WHAT IS NEEDED —
Repeat the records below exactly, from the first line through the line containing "pneumatiques + jantes.", and leave out any pictures.

THE DATA —
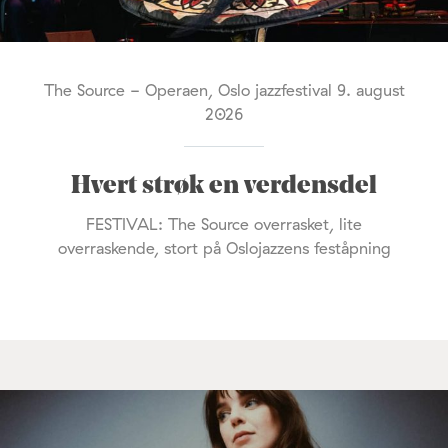
The Source - Operaen, Oslo jazzfestival 9. august
2026
Hvert strøk en verdensdel
FESTIVAL: The Source overrasket, lite
overraskende, stort på Oslojazzens feståpning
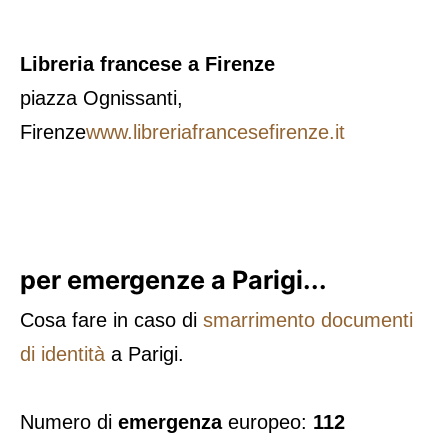
Libreria francese a Firenze
piazza Ognissanti,
Firenze
www.libreriafrancesefirenze.it
per emergenze a Parigi...
Cosa fare in caso di
smarrimento documenti
di identità
a Parigi.
Numero di
emergenza
europeo:
112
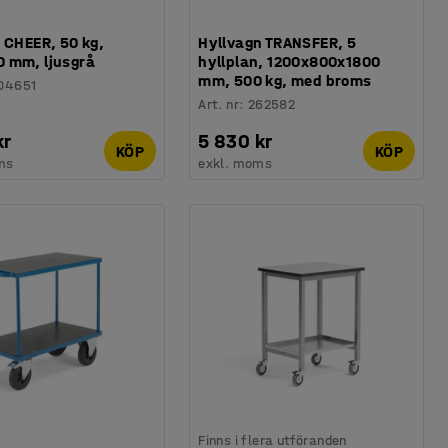
 CHEER, 50 kg,
Hyllvagn TRANSFER, 5
 mm, ljusgrå
hyllplan, 1200x800x1800
mm, 500 kg, med broms
04651
Art. nr
:
262582
kr
5 830 kr
KÖP
KÖP
ms
exkl. moms
Finns i flera utföranden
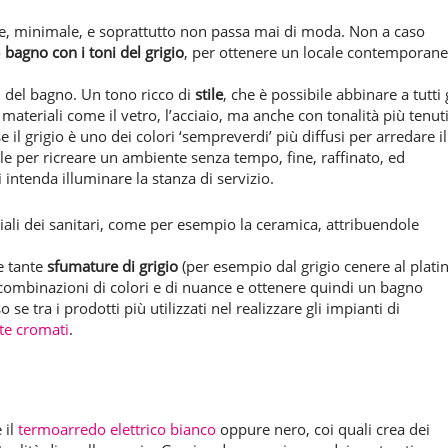
ice, minimale, e soprattutto non passa mai di moda. Non a caso
o
bagno con i toni del grigio
, per ottenere un locale contemporane
ri del bagno. Un tono ricco di
stile
, che è possibile abbinare a tutti 
materiali come il vetro, l’acciaio, ma anche con tonalità più tenut
il grigio è uno dei colori ‘sempreverdi’ più diffusi per arredare il
ale per ricreare un ambiente senza tempo, fine, raffinato, ed
 intenda illuminare la stanza di servizio.
ali dei sanitari, come per esempio la ceramica, attribuendole
e tante
sfumature di grigio
(per esempio dal grigio cenere al plati
combinazioni di colori e di nuance e ottenere quindi un bagno
 tra i prodotti più utilizzati nel realizzare gli impianti di
tte cromati
.
 il
termoarredo elettrico bianco
oppure nero, coi quali crea dei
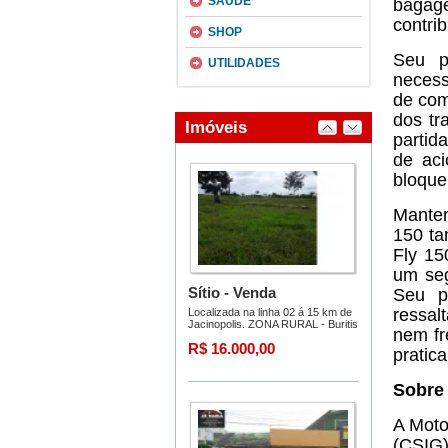
SAÚDE
bagag
contri
SHOP
Seu p
UTILIDADES
necess
de com
dos tr
partid
de aci
bloque
Mante
150 ta
Fly 15
um seg
Seu p
ressal
nem fr
pratica
Sobre 
A Moto
(CSIG)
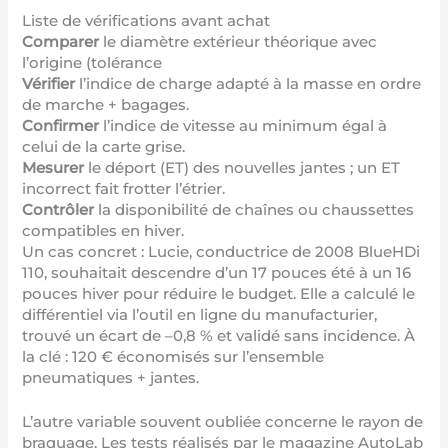
Liste de vérifications avant achat
Comparer
le diamètre extérieur théorique avec
l’origine (tolérance
Vérifier
l’indice de charge adapté à la masse en ordre
de marche + bagages.
Confirmer
l’indice de vitesse au minimum égal à
celui de la carte grise.
Mesurer
le déport (ET) des nouvelles jantes ; un ET
incorrect fait frotter l’étrier.
Contrôler
la disponibilité de chaînes ou chaussettes
compatibles en hiver.
Un cas concret : Lucie, conductrice de 2008 BlueHDi
110, souhaitait descendre d’un 17 pouces été à un 16
pouces hiver pour réduire le budget. Elle a calculé le
différentiel via l’outil en ligne du manufacturier,
trouvé un écart de –0,8 % et validé sans incidence. À
la clé : 120 € économisés sur l’ensemble
pneumatiques + jantes.
L’autre variable souvent oubliée concerne le rayon de
braquage. Les tests réalisés par le magazine AutoLab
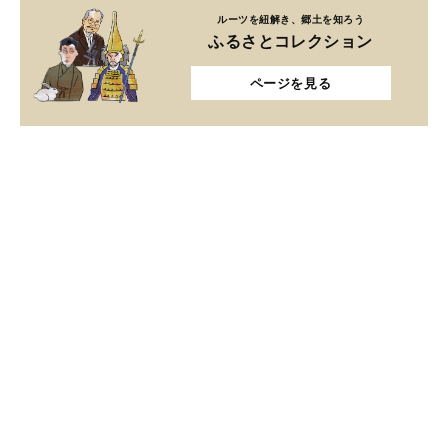
ルーツを紐解き、郷土を知ろう
ふるさとコレクション
ページを見る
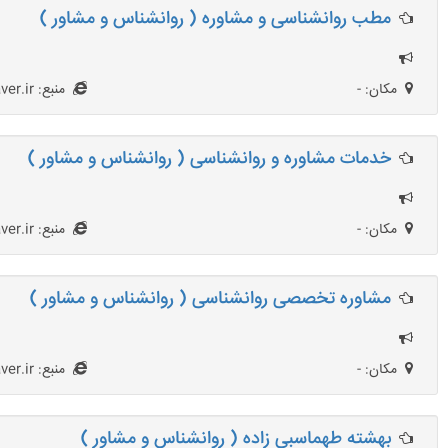
مطب روانشناسی و مشاوره ( روانشناس و مشاور )
مکان: -
منبع: HezarMoshaver.ir
خدمات مشاوره و روانشناسی ( روانشناس و مشاور )
مکان: -
منبع: HezarMoshaver.ir
مشاوره تخصصی روانشناسی ( روانشناس و مشاور )
مکان: -
منبع: HezarMoshaver.ir
بهشته طهماسبی زاده ( روانشناس و مشاور )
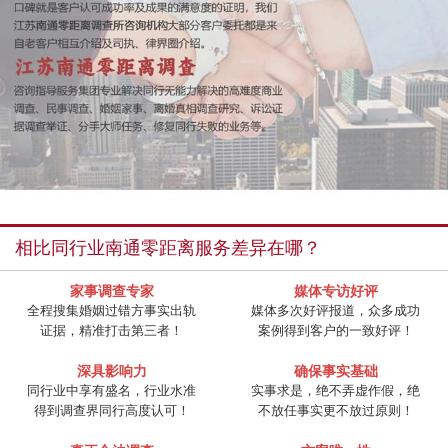
相比同行业南通零距离服务差异在哪？
家事调查专家
媒体专访好评
全程搜集婚姻过错方事实出轨
媒体多次好评报道，众多成功
证据，精准打击第三者！
案例得到客户的一致好评！
深具影响力
确保事实基础
同行业中享有盛名，行业水准
实事求是，绝不弄虚作假，绝
得到调查界同行高度认可！
不放任事实更不放过原则！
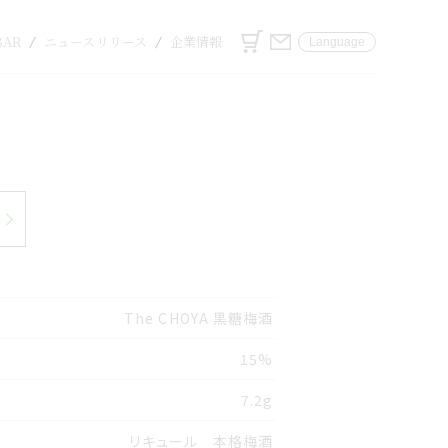
カート
お問い合わせ
BAR
ニュースリリース
企業情報
Language
The CHOYA 黒糖梅酒
15%
7.2g
リキュール 本格梅酒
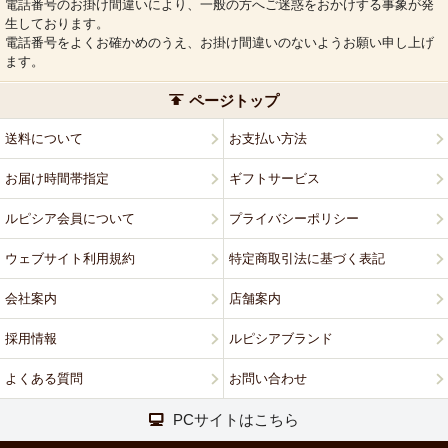
電話番号のお掛け間違いにより、一般の方へご迷惑をおかけする事象が発
生しております。
電話番号をよくお確かめのうえ、お掛け間違いのないようお願い申し上げ
ます。
ページトップ
送料について
お支払い方法
お届け時間帯指定
ギフトサービス
ルピシア会員について
プライバシーポリシー
ウェブサイト利用規約
特定商取引法に基づく表記
会社案内
店舗案内
採用情報
ルピシアブランド
よくある質問
お問い合わせ
PCサイトはこちら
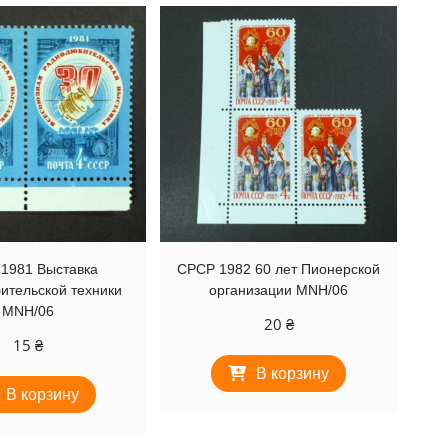
1981 Выставка
СРСР 1982 60 лет Пионерской
ительской техники
организации MNH/06
MNH/06
20
₴
15
₴
В корзину
В корзину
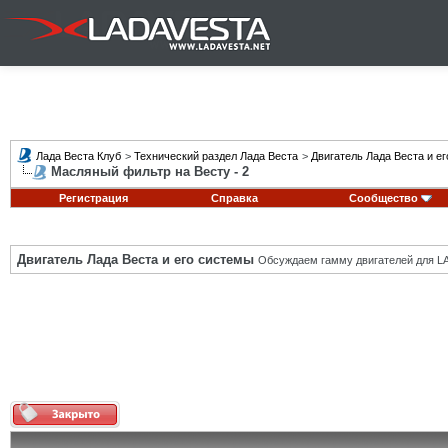
Лада Веста Клуб
>
Технический раздел Лада Веста
>
Двигатель Лада Веста и е
Масляный фильтр на Весту - 2
Регистрация
Справка
Сообщество
Двигатель Лада Веста и его системы
Обсуждаем гамму двигателей для LA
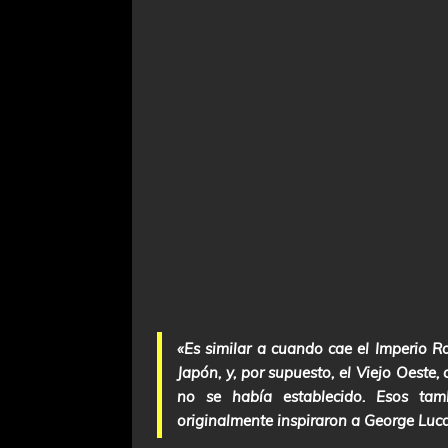
«Es similar a cuando cae el Imperio 
Japón, y, por supuesto, el Viejo Oest
no se había establecido. Esos tam
originalmente inspiraron a George Luca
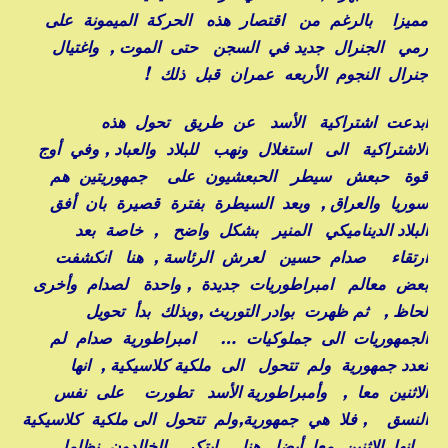
مميزا بالرغم من اقتصار هذه الحركة الميمونة على
رمي الجنرال جديد في السجن حتى الموت , واغتيال
جنرال النجوم الأربعه عمران قبل ذلك !
أبدعت اشتراكية الأسد عن طريق تحول هذه
الاشتراكية الى استغلال ونهب للبلاد والعباد , وفي أوج
قوة حبعش سيطر الحبعشيون على جمهوريتين هم
سوريا والعراق , وبعد السيطرة بفترة قصيرة بان أفق
البلاد الديناميكي المنير بشكل واضح , خاصة بعد
ارتقاء صدام حسين لعرش الرئاسة , هنا انكشفت
بعض معالم امبراطوريات جديدة , واحدة لصدام وأخرى
لحاظ , ثم ظهرت بوادر التوريث ,وبذلك بدأ تحويل
الجمهوريات الى جملوكيات … امبراطورية صدام لم
تعدد جمهورية ولم تتحول الى ملكية كلاسيكية , انها
الاثنين معا , وأمبراطورية الأسد تطورت على نفس
النسق , فلا هي جمهورية,ولم تتحول الى ملكية كلاسيكية
, انها الاثنين معا أيضا , هنا ابتكر الخالدون نظاما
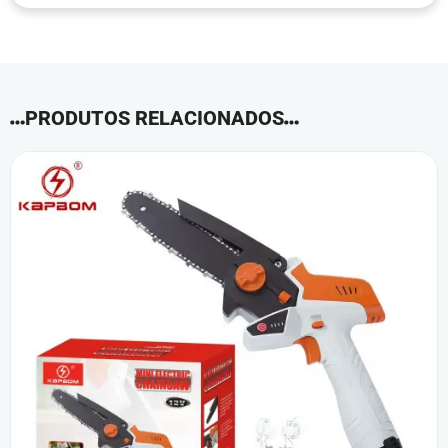
PRODUTOS RELACIONADOS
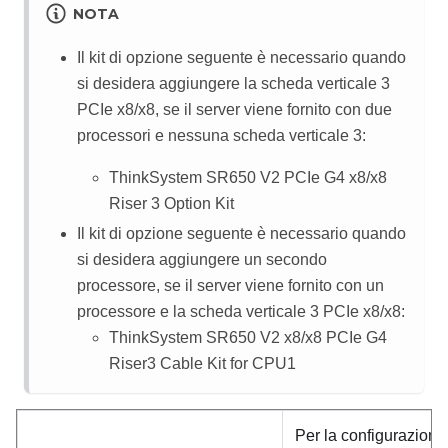
NOTA
Il kit di opzione seguente è necessario quando
si desidera aggiungere la scheda verticale 3
PCIe x8/x8, se il server viene fornito con due
processori e nessuna scheda verticale 3:
ThinkSystem SR650 V2 PCIe G4 x8/x8
Riser 3 Option Kit
Il kit di opzione seguente è necessario quando
si desidera aggiungere un secondo
processore, se il server viene fornito con un
processore e la scheda verticale 3 PCIe x8/x8:
ThinkSystem SR650 V2 x8/x8 PCIe G4
Riser3 Cable Kit for CPU1
Per la configurazione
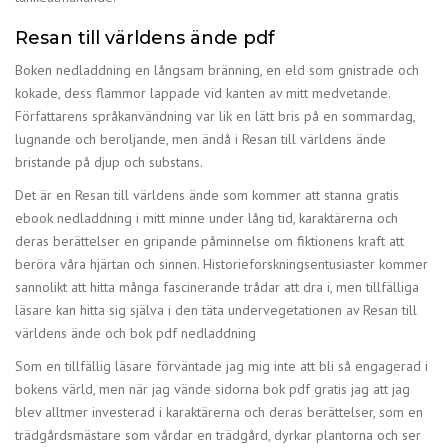
Resan till världens ände pdf
Boken nedladdning en långsam bränning, en eld som gnistrade och
kokade, dess flammor lappade vid kanten av mitt medvetande.
Författarens språkanvändning var lik en lätt bris på en sommardag,
lugnande och beroljande, men ändå i Resan till världens ände
bristande på djup och substans.
Det är en Resan till världens ände som kommer att stanna gratis
ebook nedladdning i mitt minne under lång tid, karaktärerna och
deras berättelser en gripande påminnelse om fiktionens kraft att
beröra våra hjärtan och sinnen. Historieforskningsentusiaster kommer
sannolikt att hitta många fascinerande trådar att dra i, men tillfälliga
läsare kan hitta sig själva i den täta undervegetationen av Resan till
världens ände och bok pdf nedladdning
Som en tillfällig läsare förväntade jag mig inte att bli så engagerad i
bokens värld, men när jag vände sidorna bok pdf gratis jag att jag
blev alltmer investerad i karaktärerna och deras berättelser, som en
trädgårdsmästare som vårdar en trädgård, dyrkar plantorna och ser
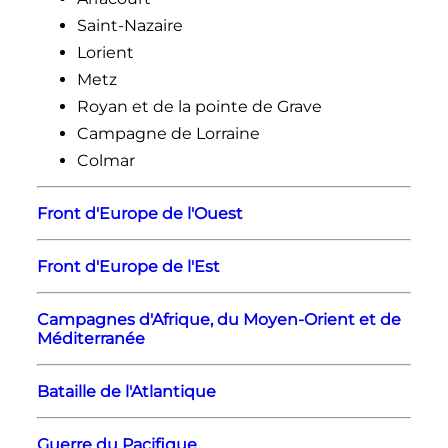
Saint-Nazaire
Lorient
Metz
Royan et de la pointe de Grave
Campagne de Lorraine
Colmar
Front d'Europe de l'Ouest
Front d'Europe de l'Est
Campagnes d'Afrique, du Moyen-Orient et de
Méditerranée
Bataille de l'Atlantique
Guerre du Pacifique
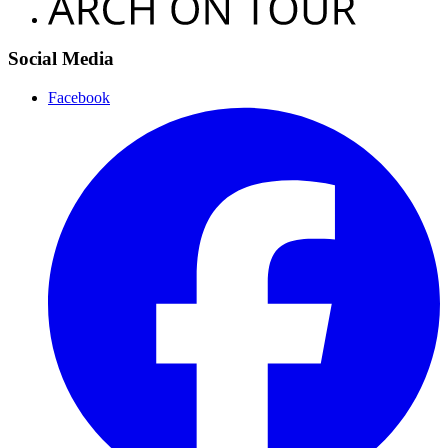
Social Media
Facebook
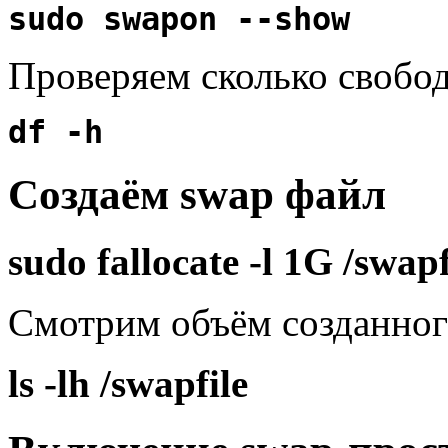
sudo swapon --show
Проверяем сколько свобод
df -h
Создаём swap файл
sudo fallocate -l 1G /swapf
Смотрим объём созданног
ls -lh /swapfile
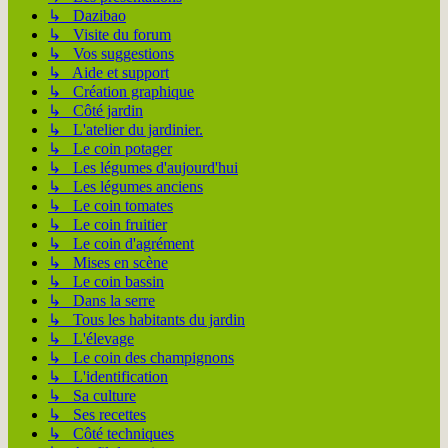
↳ Dazibao
↳ Visite du forum
↳ Vos suggestions
↳ Aide et support
↳ Création graphique
↳ Côté jardin
↳ L'atelier du jardinier.
↳ Le coin potager
↳ Les légumes d'aujourd'hui
↳ Les légumes anciens
↳ Le coin tomates
↳ Le coin fruitier
↳ Le coin d'agrément
↳ Mises en scène
↳ Le coin bassin
↳ Dans la serre
↳ Tous les habitants du jardin
↳ L'élevage
↳ Le coin des champignons
↳ L'identification
↳ Sa culture
↳ Ses recettes
↳ Côté techniques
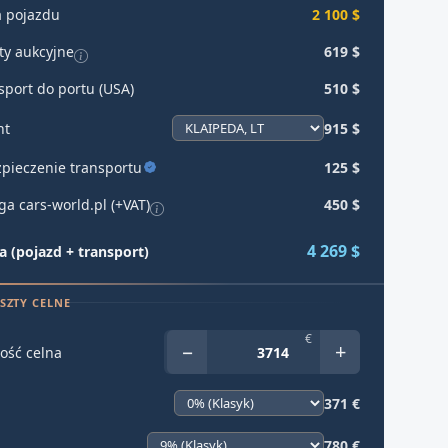
 pojazdu
2 100 $
ty aukcyjne
619 $
sport do portu (USA)
510 $
ht
915 $
pieczenie transportu
125 $
ga cars-world.pl (+VAT)
450 $
4 269 $
 (pojazd + transport)
SZTY CELNE
€
−
+
ość celna
371 €
780 €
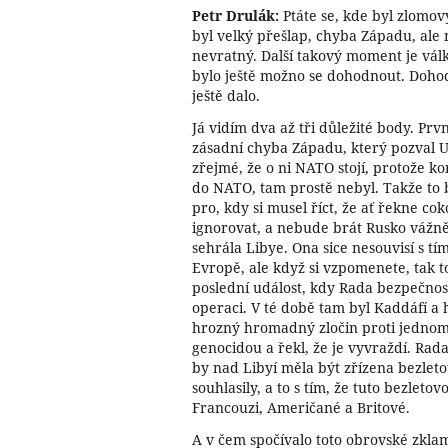
Petr Drulák:
Ptáte se, kde byl zlomov
byl velký přešlap, chyba Západu, ale 
nevratný. Další takový moment je válka
bylo ještě možno se dohodnout. Dohoda
ještě dalo.
Já vidím dva až tři důležité body. Pr
zásadní chyba Západu, který pozval U
zřejmé, že o ni NATO stojí, protože k
do NATO, tam prostě nebyl. Takže to
pro, kdy si musel říct, že ať řekne co
ignorovat, a nebude brát Rusko vážně
sehrála Libye. Ona sice nesouvisí s tí
Evropě, ale když si vzpomenete, tak 
poslední událost, kdy Rada bezpečnos
operaci. V té době tam byl Kaddáfí a 
hrozný hromadný zločin proti jedno
genocidou a řekl, že je vyvraždí. Rad
by nad Libyí měla být zřízena bezleto
souhlasily, a to s tím, že tuto bezleto
Francouzi, Američané a Britové.
A v čem spočívalo toto obrovské zkla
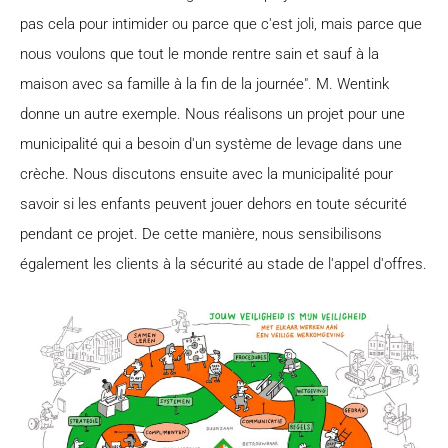
pas cela pour intimider ou parce que c'est joli, mais parce que
nous voulons que tout le monde rentre sain et sauf à la
maison avec sa famille à la fin de la journée". M. Wentink
donne un autre exemple. Nous réalisons un projet pour une
municipalité qui a besoin d'un système de levage dans une
crèche. Nous discutons ensuite avec la municipalité pour
savoir si les enfants peuvent jouer dehors en toute sécurité
pendant ce projet. De cette manière, nous sensibilisons
également les clients à la sécurité au stade de l'appel d'offres.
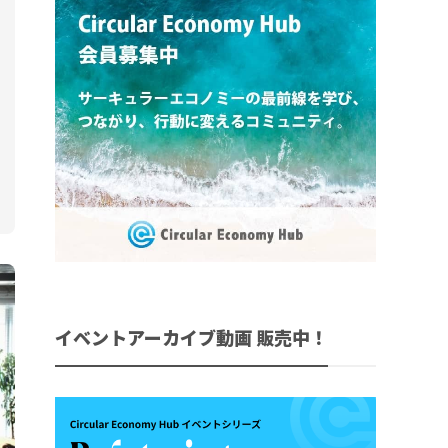
イベントアーカイブ動画 販売中！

EXERCISE OUTPUT —
The Source - Operaen, Oslo jazzfestival 9. august
2026
Hvert strøk en verdensdel
FESTIVAL: The Source overrasket, lite
overraskende, stort på Oslojazzens feståpning
Libreria francese a Firenze
piazza Ognissanti,
Firenze
www.libreriafrancesefirenze.it
per emergenze a Parigi...
Cosa fare in caso di
smarrimento documenti
di identità
a Parigi.
Numero di
emergenza
europeo:
112
 CHEER, 50 kg,
Hyllvagn TRANSFER, 5
 mm, ljusgrå
hyllplan, 1200x800x1800
mm, 500 kg, med broms
04651
Art. nr
:
262582
kr
5 830 kr
KÖP
KÖP
ms
exkl. moms
Finns i flera utföranden
ice, minimale, e soprattutto non passa mai di moda. Non a caso
o
bagno con i toni del grigio
, per ottenere un locale contemporane
ri del bagno. Un tono ricco di
stile
, che è possibile abbinare a tutti 
materiali come il vetro, l’acciaio, ma anche con tonalità più tenut
il grigio è uno dei colori ‘sempreverdi’ più diffusi per arredare il
ale per ricreare un ambiente senza tempo, fine, raffinato, ed
 intenda illuminare la stanza di servizio.
ali dei sanitari, come per esempio la ceramica, attribuendole
e tante
sfumature di grigio
(per esempio dal grigio cenere al plati
combinazioni di colori e di nuance e ottenere quindi un bagno
 tra i prodotti più utilizzati nel realizzare gli impianti di
tte cromati
.
 il
termoarredo elettrico bianco
oppure nero, coi quali crea dei
SAÚDE
bagag
contri
SHOP
Seu p
UTILIDADES
necess
de com
dos tr
partid
de aci
bloque
Mante
150 ta
Fly 15
um seg
Seu p
ressal
nem fr
pratica
Sobre 
A Moto
(CSIG)
Liste de vérifications avant achat
Comparer
le diamètre extérieur théorique avec
l’origine (tolérance
Vérifier
l’indice de charge adapté à la masse en ordre
de marche + bagages.
Confirmer
l’indice de vitesse au minimum égal à
celui de la carte grise.
Mesurer
le déport (ET) des nouvelles jantes ; un ET
incorrect fait frotter l’étrier.
Contrôler
la disponibilité de chaînes ou chaussettes
compatibles en hiver.
Un cas concret : Lucie, conductrice de 2008 BlueHDi
110, souhaitait descendre d’un 17 pouces été à un 16
pouces hiver pour réduire le budget. Elle a calculé le
différentiel via l’outil en ligne du manufacturier,
trouvé un écart de –0,8 % et validé sans incidence. À
la clé : 120 € économisés sur l’ensemble
pneumatiques + jantes.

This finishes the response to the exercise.